The National Museum of the Pacific War is a treasure not to be missed. It started out as a small museum dedicated to native son Admiral Nimitz but has grown extensively through the patronage of former President, and Naval hero, George Bush Sr. There is a large garden with plaques imbedded in the concrete commemorating ships and sailors, a Japanese peace garden, and a main building that provides a historical narrative for every single battle of the Pacific War. You need two days just to read all this material. In two of the larger bays, are an authentic Japanese midget submarine dredged up from the bottom of Pearl Harbor, and a bomber plane. Off site is another annex filled with larger planes. You cannot tour this additional facility on your own, but must go with a tour guide. We were out of time, unfortunately, and had to miss this part. It was on to the Salt Lick and our side of pork.I was really looking forward to sampling the many varieties of Texas BBQ. There were so many places to choose from the decision was not easy. Our local guide however indicated that the Salt Lick was THE place to try. We had quite a wait on the weekend but enjoyed listening to the outdoor music on the oak en-canopied patio. The Salt Lick does not serve alcohol, so it is BYOB. It is also “out in the sticks”, so purchase your beer before you leave Austin. I was impressed by the tenderness of the meat and the portions of all the sides. I was not too hot on the sauce. Every BBQ joint in Texas has a proprietary sauce. I am not sure I could describe this one very well except that it was pink. The interior of the place is dark and somewhat smokey from the large pit by the entrance. All the tables are family style so be emotionally prepared to sit neck and jowl with 20 of your closest friends. Despite the sauce, I would eat there again in a heartbeat.

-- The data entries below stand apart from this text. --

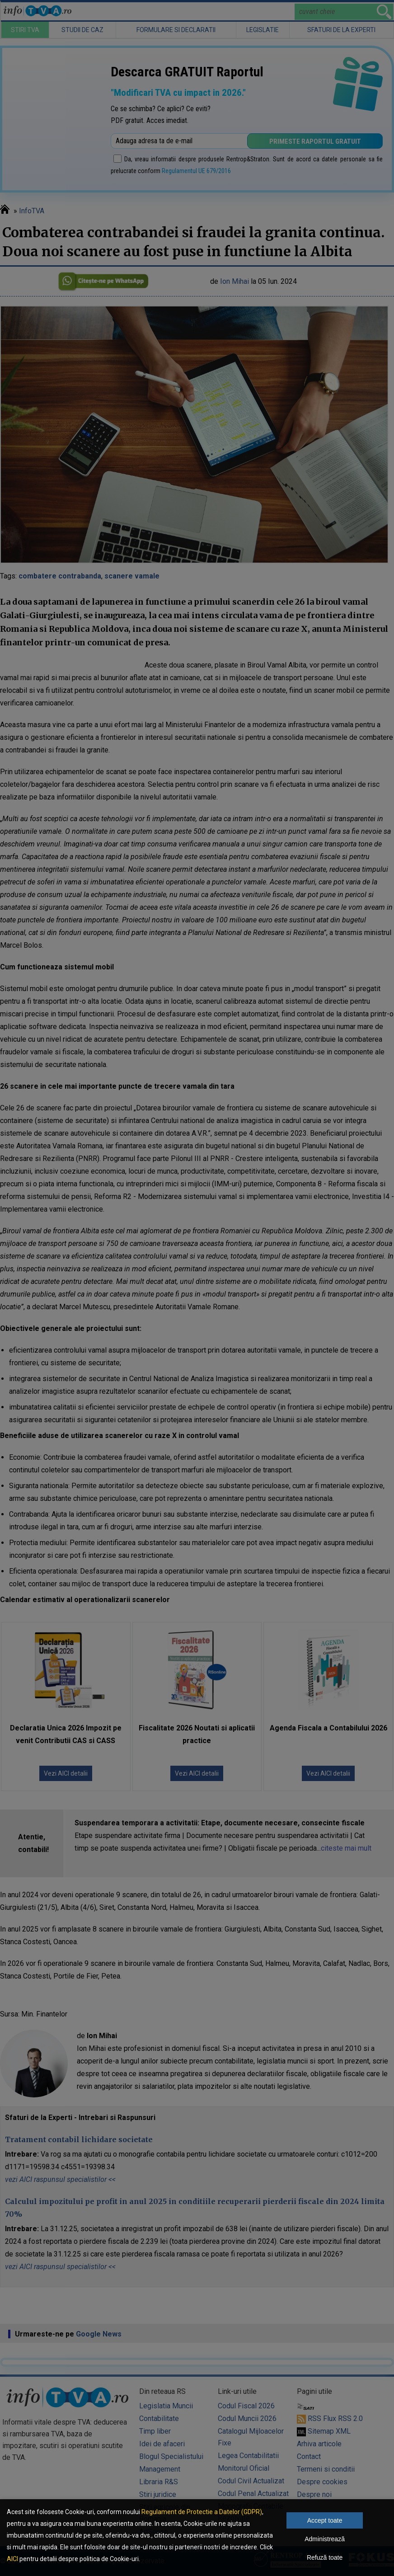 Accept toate (324, 2520)
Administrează (325, 2539)
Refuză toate (324, 2557)
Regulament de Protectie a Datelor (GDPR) (201, 2511)
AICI (12, 2558) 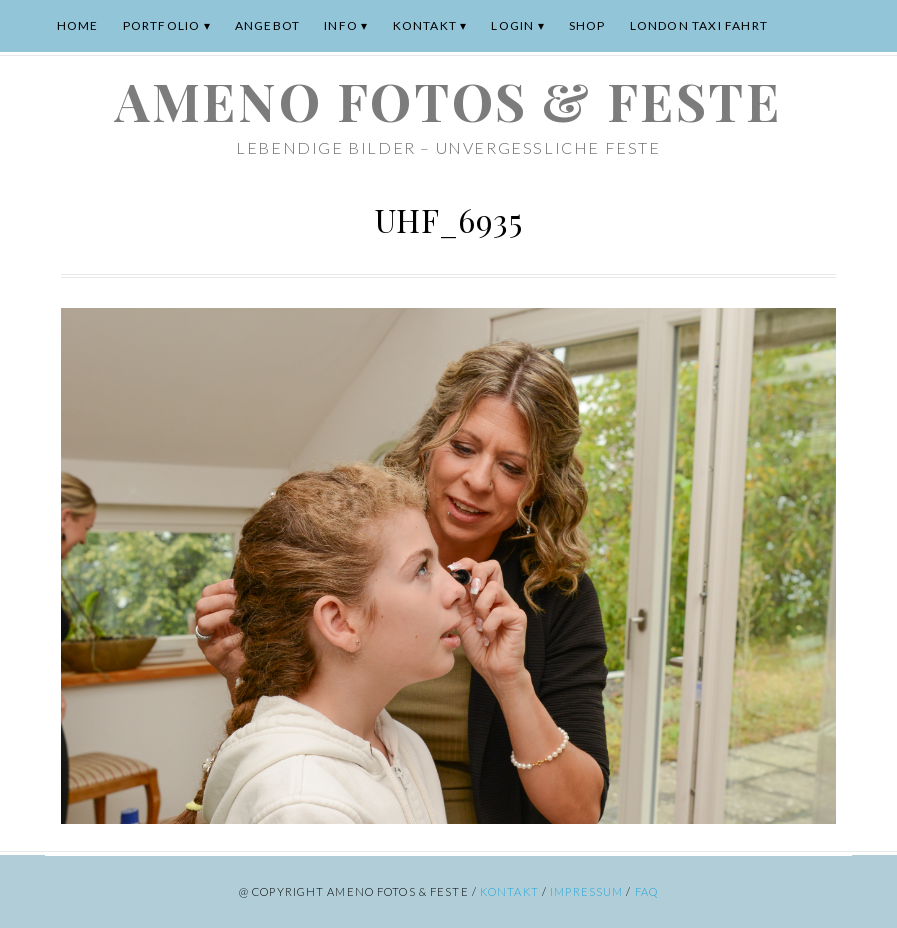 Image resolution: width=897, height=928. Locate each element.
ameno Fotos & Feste (448, 100)
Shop (587, 25)
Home (78, 25)
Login (512, 25)
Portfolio (162, 25)
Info (341, 25)
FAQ (646, 891)
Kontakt (425, 25)
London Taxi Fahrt (699, 25)
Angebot (267, 25)
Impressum (586, 891) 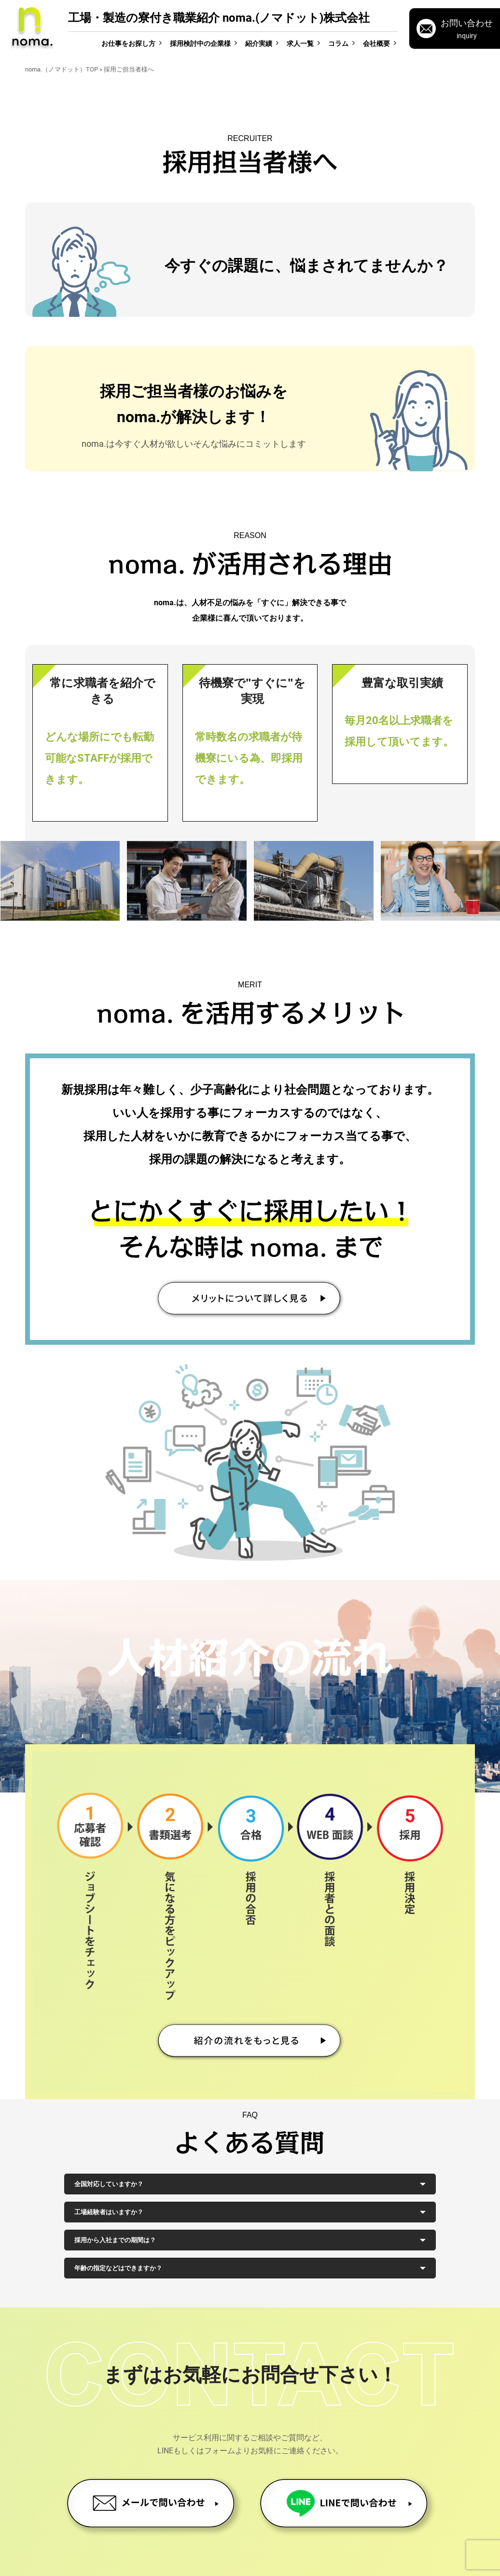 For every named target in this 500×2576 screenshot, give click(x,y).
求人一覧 (300, 43)
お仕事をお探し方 (128, 43)
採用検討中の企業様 (200, 43)
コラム (338, 43)
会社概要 (376, 43)
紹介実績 (258, 43)
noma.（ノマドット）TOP (61, 69) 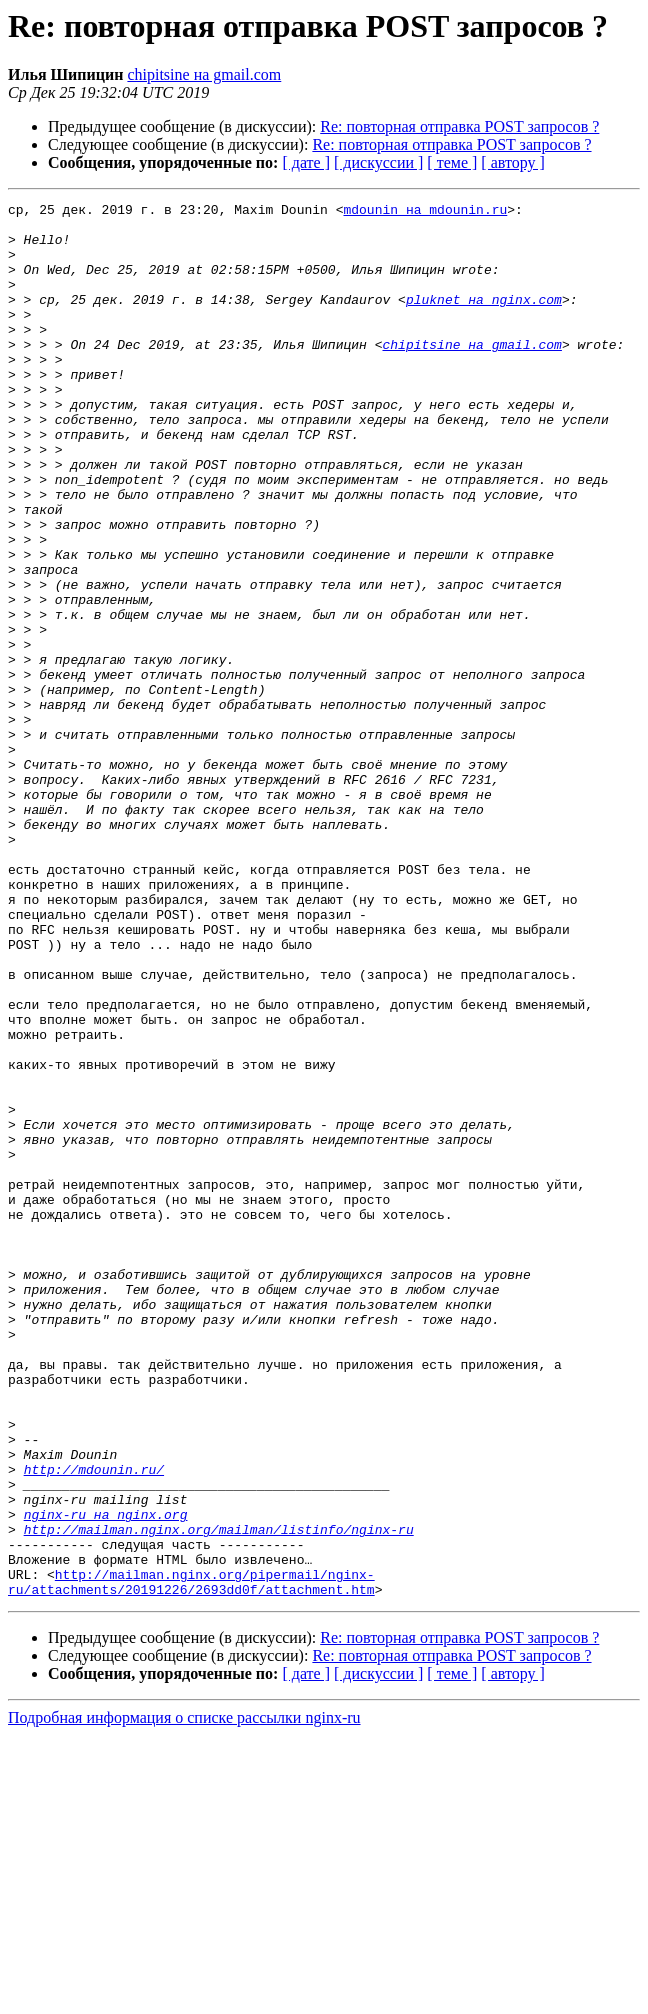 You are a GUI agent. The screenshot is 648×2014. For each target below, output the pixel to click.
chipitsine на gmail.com (204, 74)
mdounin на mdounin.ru (425, 212)
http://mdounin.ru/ (94, 1724)
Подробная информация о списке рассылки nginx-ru (184, 1996)
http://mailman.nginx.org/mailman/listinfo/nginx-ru (219, 1796)
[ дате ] (306, 162)
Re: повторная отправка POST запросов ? (459, 126)
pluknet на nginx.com (484, 320)
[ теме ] (452, 162)
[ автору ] (512, 162)
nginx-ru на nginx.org (106, 1778)
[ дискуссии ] (378, 162)
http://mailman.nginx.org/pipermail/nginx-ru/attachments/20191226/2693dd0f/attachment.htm (191, 1859)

My final thing to say about this trip is a brief description of the LBJ Presidential Library. Presidential Libraries are actually archives and museums. There are 13 of them in existence but this was my first visit to one. I was born in 1965 so many of the events during LBJ’s term in office I have seen only in the pages of books. The museum presents his life chronologically and he was of course the President during the bulk of the Vietnam War. The parallels to modern day were quite striking. At one place in the chronology, you see a large picture of him with his head in his hands and a quote saying something like, “I know I shall be reviled for all I have done…at the time I saw no other solution, nor did I know how to get out of it”. They have taken his oval office and recreated on an upper floor. That was interesting to see, particularly the 60’s communications technology. On the top floor is a gallery of paintings of all the Presidents and a separate one for First Ladies. It was amusing to see Hillary Clinton in the one group and not the other! The museum is located on the University of Texas campus, which was very close to where we were staying and a nice place to walk around.
The dark interior of the restaurant. I have no idea who the people were sitting next to us. Everyone was concentrating on the feast. If you go, I suggest not eating for about 3 days.
This was a great trip to see someplace new. If you are a live music fan, you will get more out of the city than I. I turn into a pumpkin by 10PM and most music venues are not even started by then. Still, Austin stylizes itself as the live music capital of the world, so please check it out. Every red-blooded American should visit Texas at least once in their life. It is a unique place with great people, great food, and wide-open vistas.